==== GIVEN RECORDS ====

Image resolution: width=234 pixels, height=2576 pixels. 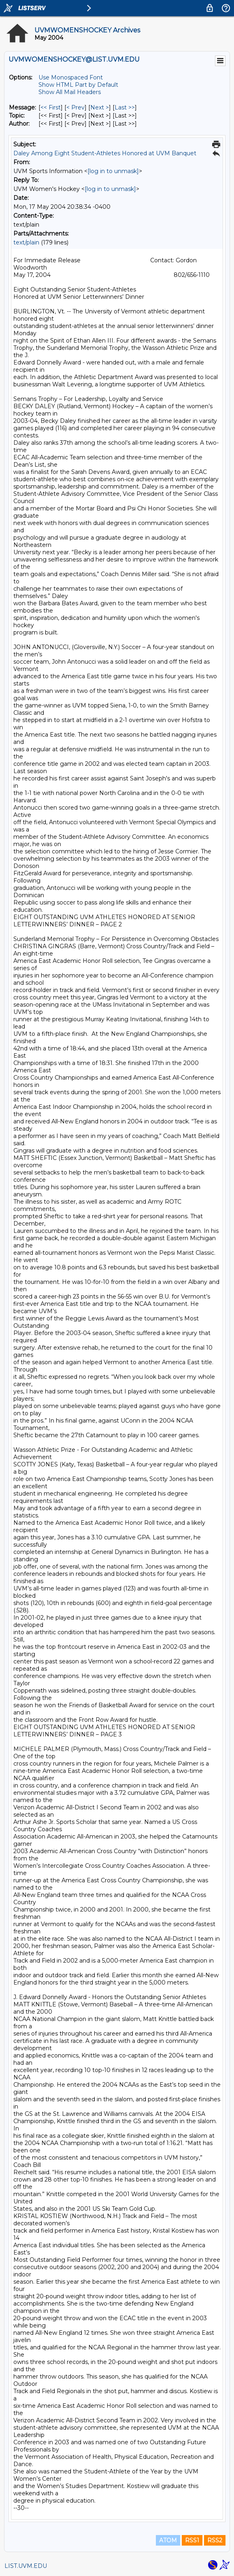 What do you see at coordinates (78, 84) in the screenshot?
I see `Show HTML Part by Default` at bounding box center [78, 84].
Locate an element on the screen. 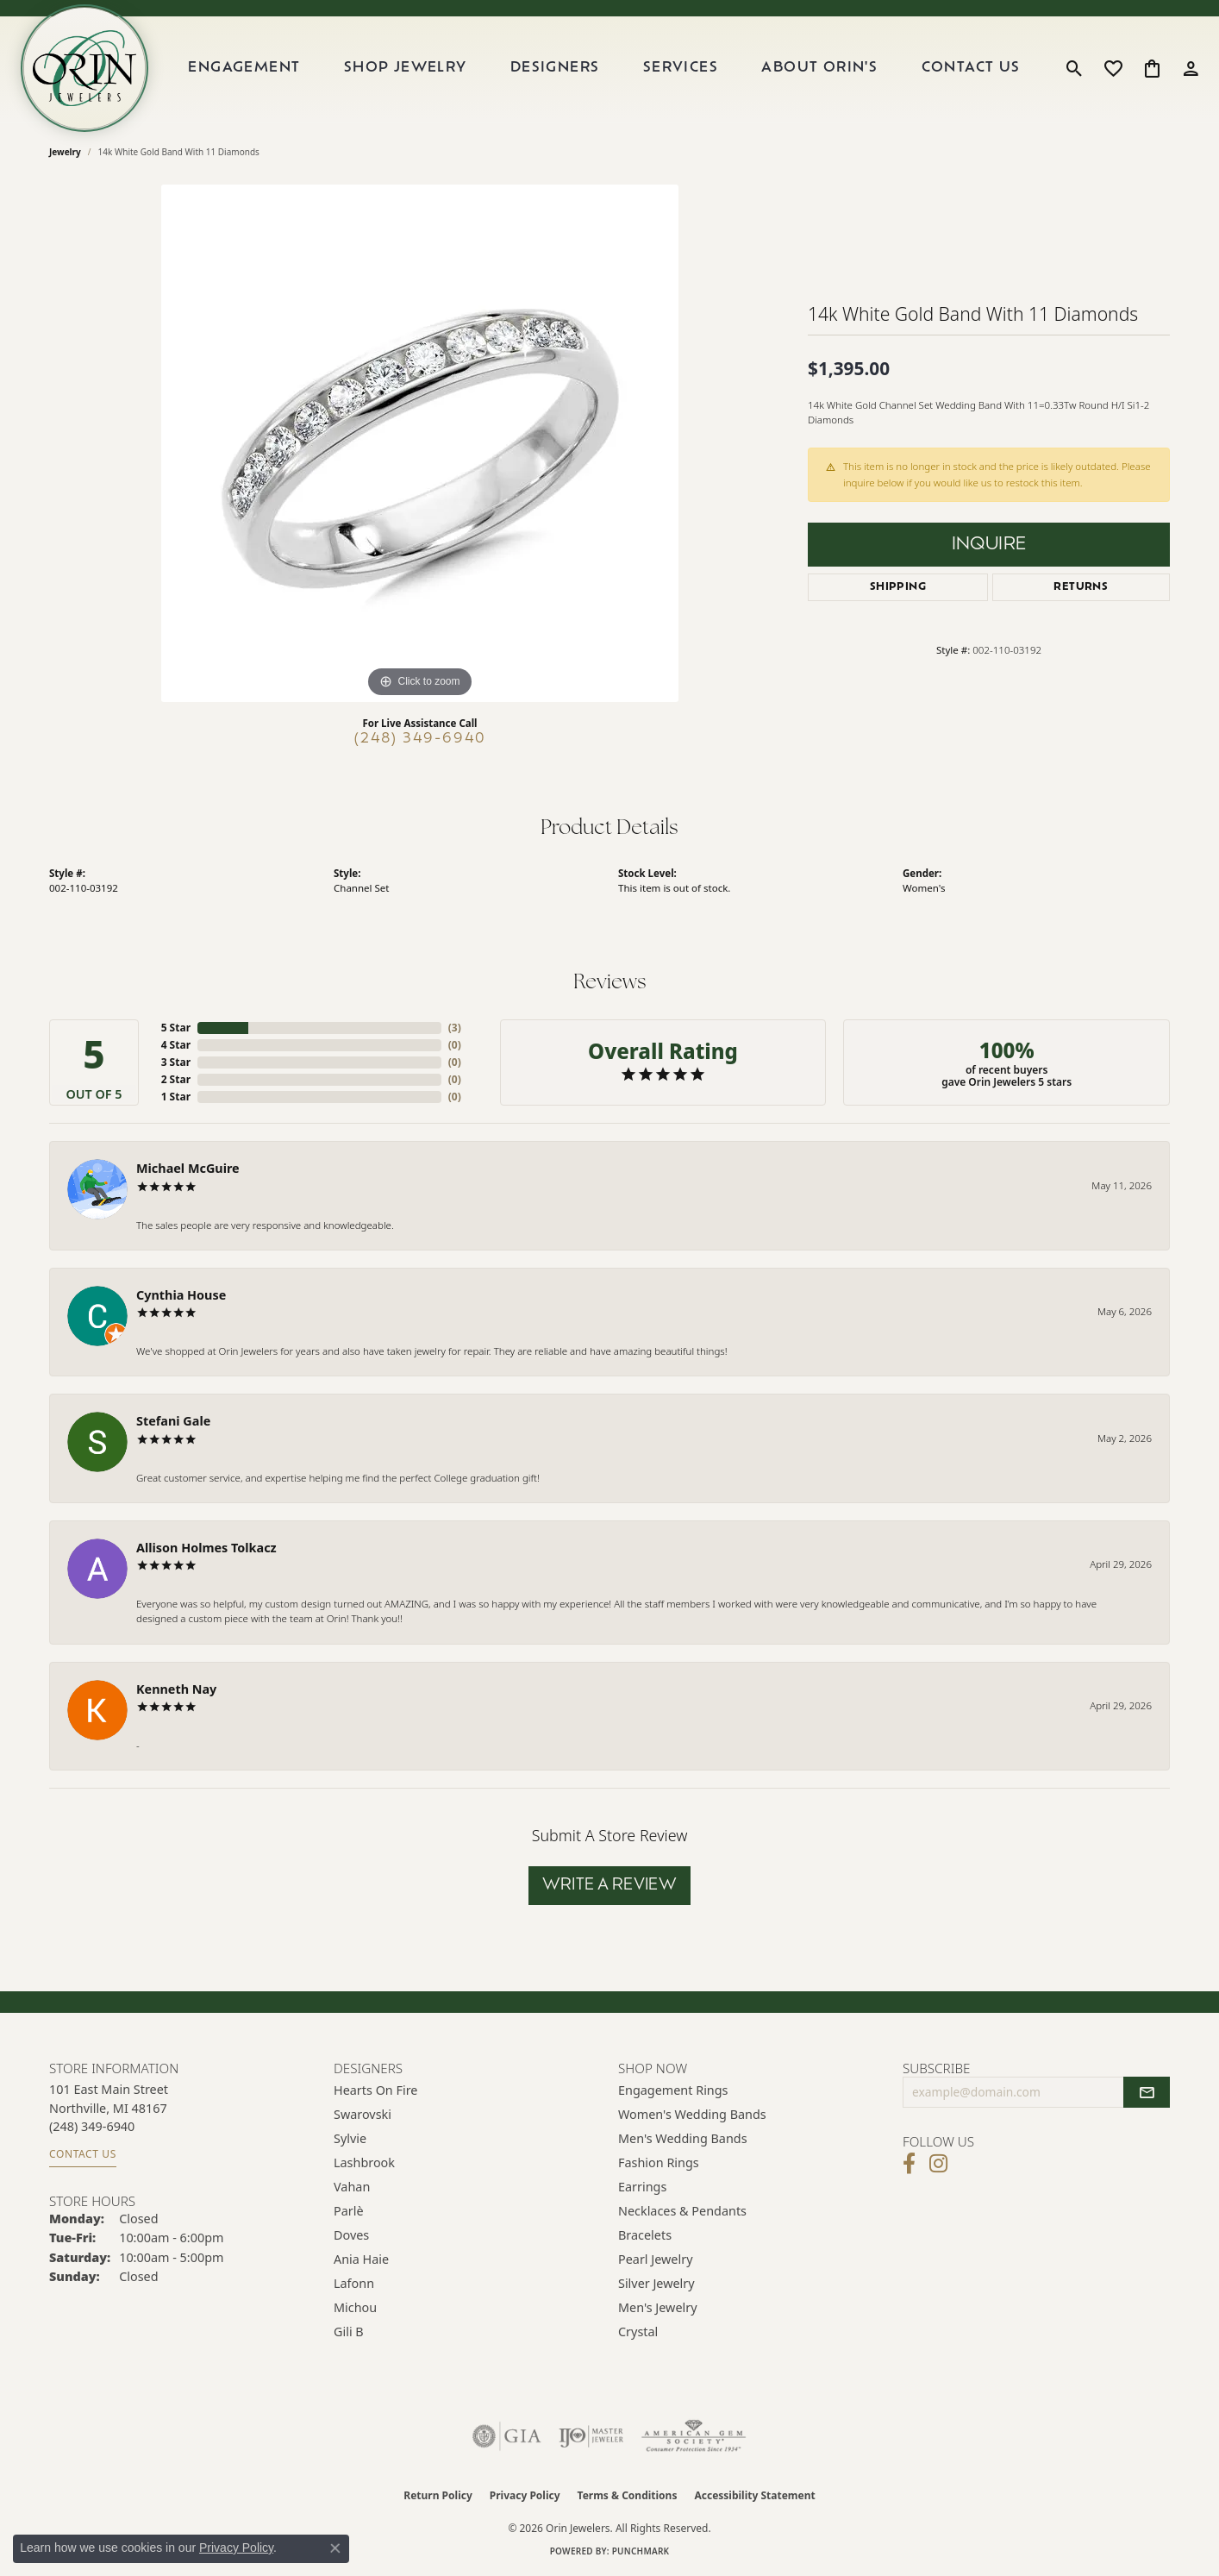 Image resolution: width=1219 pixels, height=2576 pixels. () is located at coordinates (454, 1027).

====
==== GIVEN RECORDS ====

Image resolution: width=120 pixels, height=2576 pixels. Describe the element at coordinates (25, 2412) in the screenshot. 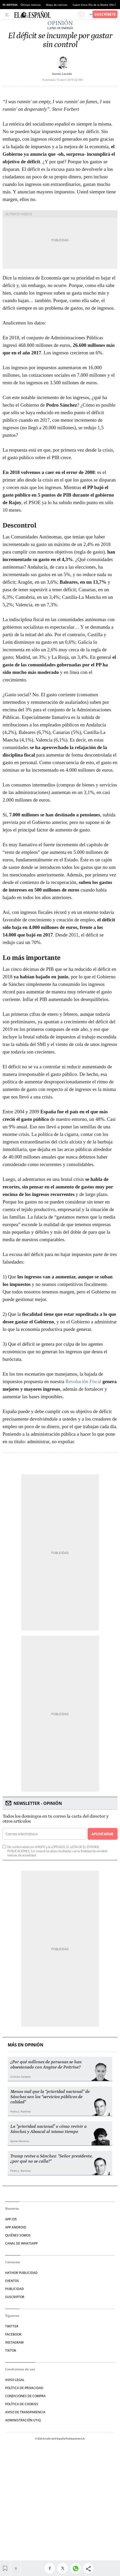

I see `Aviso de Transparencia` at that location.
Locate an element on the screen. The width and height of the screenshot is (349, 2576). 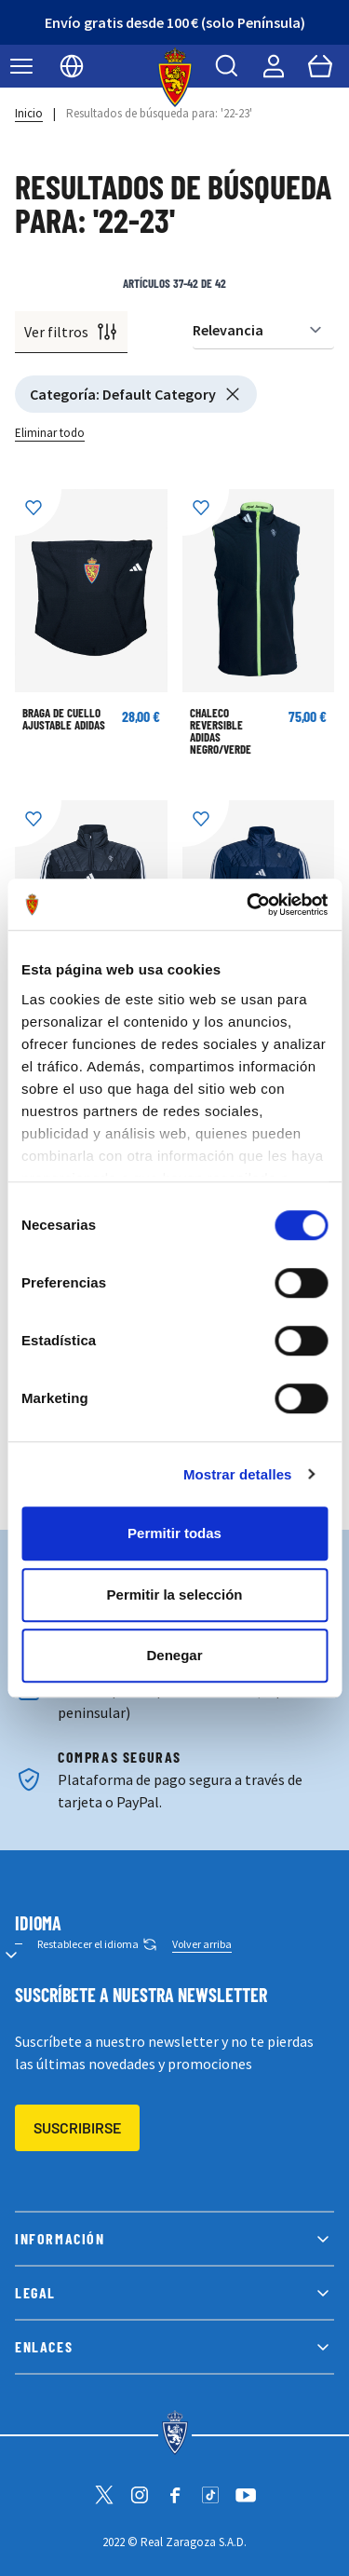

====

WHAT TO PRODUCE:
An exact copy is needed. It runs from the line above containing "Image resolution: width=120" down to the line containing "Locate an element on the screen. The", both included, with no pictures.

ANSWER SECTION:
Image resolution: width=120 pixels, height=2576 pixels. Describe the element at coordinates (25, 2412) in the screenshot. 

I see `Aviso de Transparencia` at that location.
Locate an element on the screen. The width and height of the screenshot is (349, 2576). 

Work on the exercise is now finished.